About this task: Output all entries verbatim, dropping pictures.

Available records:

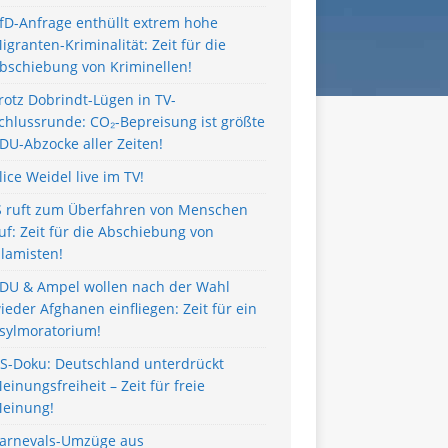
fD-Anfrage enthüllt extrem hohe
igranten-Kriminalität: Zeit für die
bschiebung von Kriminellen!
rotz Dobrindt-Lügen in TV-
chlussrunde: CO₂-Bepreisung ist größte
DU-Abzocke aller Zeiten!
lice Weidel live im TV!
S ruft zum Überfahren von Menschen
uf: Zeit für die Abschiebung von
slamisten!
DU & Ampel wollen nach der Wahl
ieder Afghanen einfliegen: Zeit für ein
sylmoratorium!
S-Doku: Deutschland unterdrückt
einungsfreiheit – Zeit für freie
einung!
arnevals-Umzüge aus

Solution to this exercise:
fD-Anfrage enthüllt extrem hohe
igranten-Kriminalität: Zeit für die
bschiebung von Kriminellen!
rotz Dobrindt-Lügen in TV-
chlussrunde: CO₂-Bepreisung ist größte
DU-Abzocke aller Zeiten!
lice Weidel live im TV!
S ruft zum Überfahren von Menschen
uf: Zeit für die Abschiebung von
slamisten!
DU & Ampel wollen nach der Wahl
ieder Afghanen einfliegen: Zeit für ein
sylmoratorium!
S-Doku: Deutschland unterdrückt
einungsfreiheit – Zeit für freie
einung!
arnevals-Umzüge aus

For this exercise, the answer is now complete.